If you've ever stared at the blinking cursor on a snow white document, you know the frustration of trying to summon your creativity. You sit there idly, slowly gaining awareness of the tick of your watch and the assignment's impeding deadline. But fear not, new research reveals how simply dimming the lights, or even telling a story about the dark, can spark that creativity.

Our environment plays a substantial, and sometimes unexplained, role in how we live our lives. A new set of studies from two German universities helps detangle some of that mystery, showing how priming the brain with darkness and dimming the lights in a workplace both produce enhanced creativity in members of that environment.

Anna Steidle from the University of Stuttgart and Lioba Werth from the University of Hohenheim performed six studies to bolster their thesis.

The first featured 114 German undergraduates who Steidle and Werth arranged in small clusters, of two or three, and separated them according to varying light levels: 150 lux (dim light), 500 lux (conventional office lighting), and 1,500 lux (very bright light). After letting the subjects acclimate themselves to the environment, the researchers gave each group creative insight problems, which were designed to test the subjects' ability to think laterally in a short amount of time.

The results confirmed their thesis. Groups working under dim light solved significantly more problems correctly than the other two groups.

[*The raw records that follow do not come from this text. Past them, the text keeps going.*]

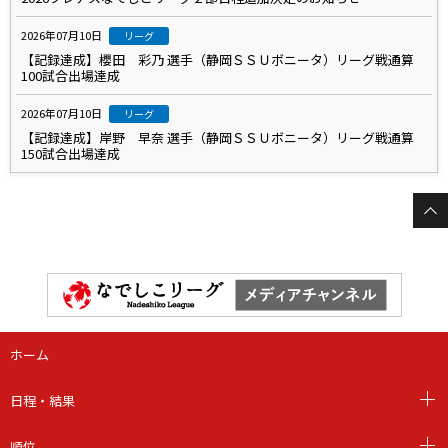
2026年07月10日
リーグ
【記録達成】櫻田 彩乃 選手（静岡ＳＳＵボニータ）リーグ戦通算
100試合出場達成
2026年07月10日
リーグ
【記録達成】岸野 早奈 選手（静岡ＳＳＵボニータ）リーグ戦通算
150試合出場達成
ホーム
日程・結果
順位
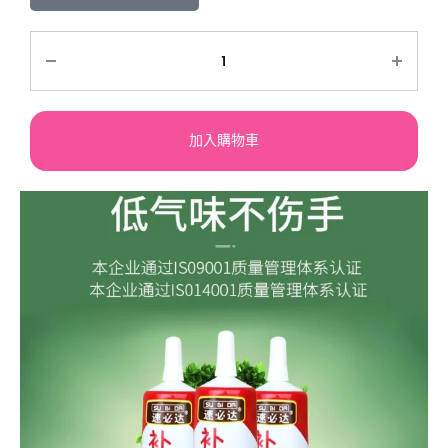
加入購物車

What's more, they also reported feeling "free from constraints" more often than the other groups. Those working in regular lighting showed no marked difference from the participants in very bright light.

"These results indicate that dim illumination heightens perceived freedom from constraints," the researchers concluded, "which in turn improves creative performance."

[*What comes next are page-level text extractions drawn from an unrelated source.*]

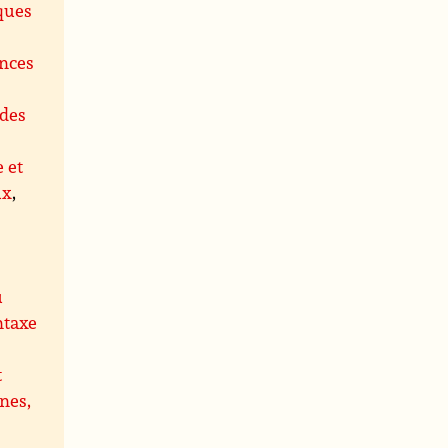
ques
ences
des
e et
ux
,
u
ntaxe
t
nes,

Interestingly enough, the simple act of a person describing when she was in the dark can also boost creativity, due to a psychological effect known as priming. The effect occurs when a person subconsciously moves a thought or idea to the front of their brain as a result of recent exposure to that idea.

This finding came after Steidle and Werth asked two groups to draw a space alien following their story, with one group's stories focusing on dark events and the other's on brightly lit events. Those who recalled times of darkness drew more detailed, creative renditions of the alien.

Steidle and Werth hesitate to praise dim lighting in all aspects of creativeness, however. They draw a distinction when they define innovation as having two parts: idea generation, and then analysis and implementation. Their studies suggest dim light only helps with the first part. Analysis and implementation happen most efficiently in brightly lit environments, they found.

"Creativity may begin in the dark," Steidle and Werth wrote, "but it shouldn't end there."

Perhaps it's the newfound shadows, the dark pockets around the room that dissolve a person's creative boundaries. The light exposes our mistakes, as it were, so we can find comfort when shrouded in the dimness. Whatever the case may be, Steidle and Werth remain confident that bright light subtracts from our potential panache.

"Darkness changes a room's visual message," they explained, adding that the move from dark to light can also have symbolic power — a transition characterized by the "Eureka" moment, a light bulb going off above one's head, or the change from a snow white document to a wall of newly inspired text.